Writers often point out that a rough draft is nothing but the bare scaffolding of the final story. Karen’s first draft was so rough that there were chapters where scenes were simply sketched in with the words: something happens here.

Karen sent this draft to a freelance writing coach who encouraged her to write everything about the important aspects of her character’s life. For example, since Eve is a young woman with a burning passion to write and no confidence in her ability to do so, the writing coach asked Karen to write everything about Eve’s writing history. Karen also ended up writing about her character’s romantic history. Much of this didn’t make it onto the page, but this was still a crucial exercise.

You see, Karen was grappling with a sense that her story was really the tale of a whiny woman moaning about her insecurities — and that nobody would want to read such a story. 

Her writing coach gave her the following key advice:

“You have to fight against your own internalized misogyny.”

Literature is full of tales of men on journeys of self-discovery. A tale of a woman trying to find confidence in her ability to lead a creative life should never be dismissed as ‘whiny’ — and Karen had to adjust her thinking and learn to be more confident about her own purpose. Ironically, Karen was learning the same lesson that Eve learns in the novel. They were learning confidence and craft together — but most importantly there were learning to deal with the kind of impostor syndrome that women all too frequently feel as they seek to express themselves. 

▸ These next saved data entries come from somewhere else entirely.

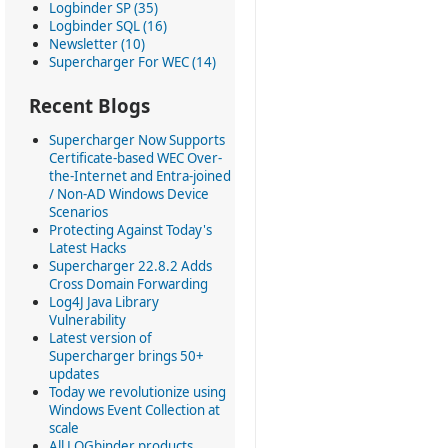
Logbinder SP (35)
Logbinder SQL (16)
Newsletter (10)
Supercharger For WEC (14)
Recent Blogs
Supercharger Now Supports
Certificate-based WEC Over-
the-Internet and Entra-joined
/ Non-AD Windows Device
Scenarios
Protecting Against Today's
Latest Hacks
Supercharger 22.8.2 Adds
Cross Domain Forwarding
Log4J Java Library
Vulnerability
Latest version of
Supercharger brings 50+
updates
Today we revolutionize using
Windows Event Collection at
scale
All LOGbinder products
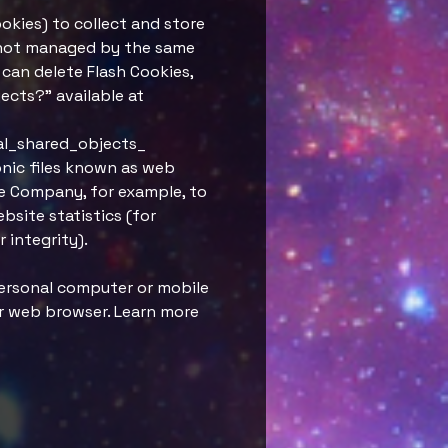
ookies) to collect and store
e not managed by the same
can delete Flash Cookies,
jects?" available at
al_shared_objects_
onic files known as web
the Company, for example, to
bsite statistics (for
 integrity).
personal computer or mobile
ur web browser. Learn more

Give yourself permission not to be perfect

Karen believes she was able to finish writing The Last Book Party simply because she told herself that it didn’t matter how good the finished product was going to be. “I had always wanted to write a novel,” she says. “At some point, I just gave myself permission to write a ‘bad’ novel. And that’s how I was able to finish it.”

But — and here’s the most encouraging take-away of all — if you go out and read this novel written by a woman who lacked confidence in her creative abilities, about a woman who lacks confidence in her creative abilities, you’ll see that she ended up producing something that Kirkus calls not just ‘lyrical’ but also ‘written with fresh confidence and verve’.